The findings on protective effects of living, working, and social environments are consistent with research on violence risk among civilians which has shown that situational factors increasing stress and vulnerability are significantly linked to violence 31,32,38,39. In this way, our analyses resembled findings from a recent study of violence in Army soldiers55 that were consistent with the diathesis–stress model, which posits that stressful situations can activate predispositions into the presence of psychopathology and/or negative behavioral outcomes56. The data also suggests that veterans who perceive that they have control over their future and who have greater psychological resilience may have greater internal motivation to refrain from violence and be better able to refrain from acting on aggressive impulses, consistent with several psychological theories of aggression40–43.
The results demonstrate that protective factors play a vital role in understanding violence in Veterans. In Figure 1, we see that a subset of veteran participants— those with few protective factors— appeared to be at higher risk for engaging in violence. This means that the majority of veterans in our sample possessed most of the selected protective factors and was at relatively lower risk of violence. Figure 2 shows that inquiry into the effects of combat exposure needs to consider that violence does not occur in a vacuum but rather in the context of a veteran’s social environment and psychological well-being. Indeed, one notices that some of the protective factors (living stability, employment, social support, self-direction, basic needs met) are present when service members live on a military base but are not necessarily present when service members return home. Thus, developing protective factors in the community can be seen as a necessary part of post-deployment adjustment.

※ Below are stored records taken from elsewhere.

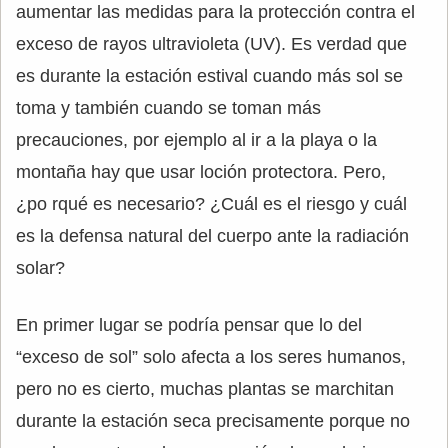
aumentar las medidas para la protección contra el
exceso de rayos ultravioleta (UV). Es verdad que
es durante la estación estival cuando más sol se
toma y también cuando se toman más
precauciones, por ejemplo al ir a la playa o la
montaña hay que usar loción protectora. Pero,
¿po rqué es necesario? ¿Cuál es el riesgo y cuál
es la defensa natural del cuerpo ante la radiación
solar?
En primer lugar se podría pensar que lo del
“exceso de sol” solo afecta a los seres humanos,
pero no es cierto, muchas plantas se marchitan
durante la estación seca precisamente porque no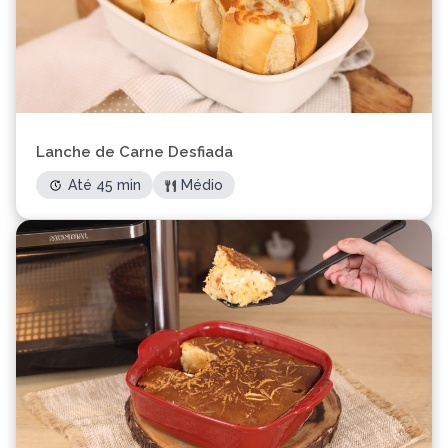
Lanche de Carne Desfiada
Até 45 min
Médio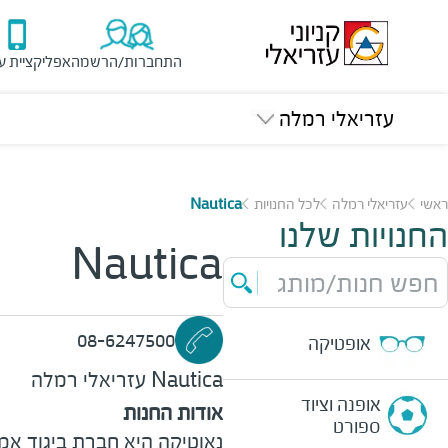
התחברות/הרשמה
אפליקציית ע
עזריאלי רמלה
ראשי
עזריאלי רמלה
לכל החנויות
Nautica
החנויות שלנו
Nautica
חפש חנות/מותג
08-6247500
אופטיקה
Nautica
עזריאלי רמלה
אופנה וציוד
אודות החנות
ספורט
נאוטיקה היא חברת ביגוד א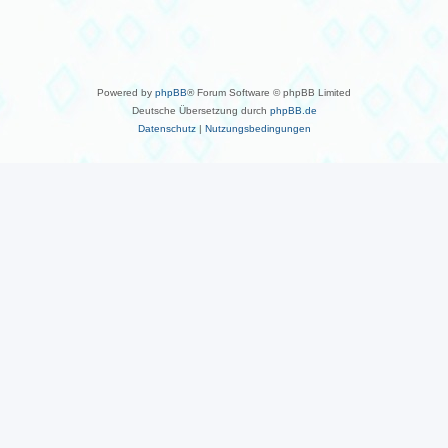
Powered by
phpBB
® Forum Software © phpBB Limited
Deutsche Übersetzung durch
phpBB.de
Datenschutz
|
Nutzungsbedingungen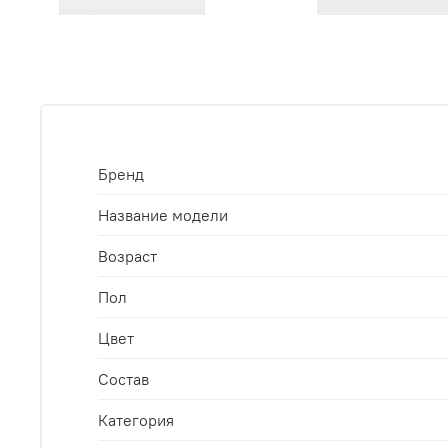
Бренд
Название модели
Возраст
Пол
Цвет
Состав
Категория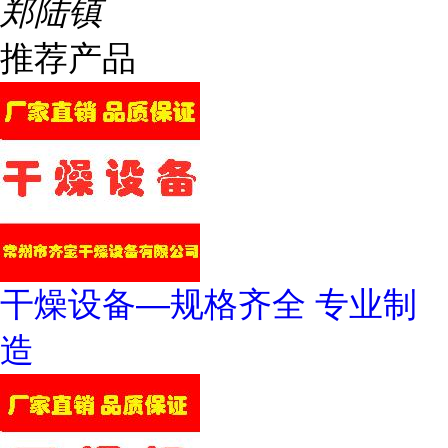
郑陆镇
推荐产品
干燥设备—规格齐全 专业制
造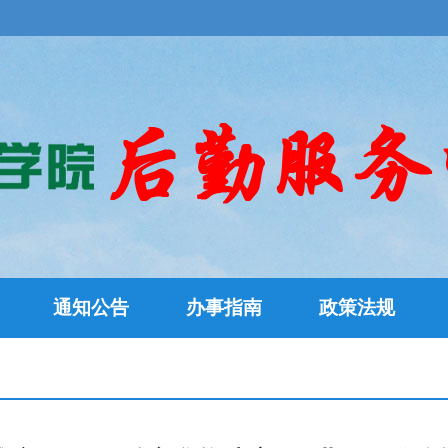
通知公告
办事指南
政策法规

For these reasons, investigation of psychosocial protective factors could assist clinicians working with veterans. Collecting data from veterans about protective factors may be more feasible and carries less stigma for the veteran than direct inquiries about history of violence or criminal behavior. Organizing risk assessment interviews to inquire about the presence of protective factors early in the clinical evaluation may enhance cooperation and facilitate rapport. Consistent with patient-centered healthcare delivery principles, this process can be done collaboratively between the clinician and the veteran and encourages the veteran to play a central role in determining how he or she can work to decrease violence risk. Needs in the area of protective factors are quantifiable, and practical interventions are likely to be more easily understood by veterans and providers.
The data suggest that, in addition to treating mental health and substance abuse problems, rehabilitation approaches to reduce violence risk among veterans should focus on maintaining or improving basic functioning (living, financial, vocational) and well-being (social, psychological). This may be as effective as mental health treatment in reducing violence. VA providers have already started to address poor coping skills, homelessness, lack of social support, and unemployment 24,25,35,36 in an effort to increase veteran resilience. That many veterans reported not working may signal a need to boost vocational rehabilitation and work placement efforts. Still, it should be noted that some veterans in our sample who were not employed may have been enrolled in school full-time. Regardless, the data underscore that job retraining and education is likely a valuable avenue for reducing post-deployment adjustment problems. Current findings also support continuing and extending these types of interventions as promising methods for reducing the likelihood of violence among veterans.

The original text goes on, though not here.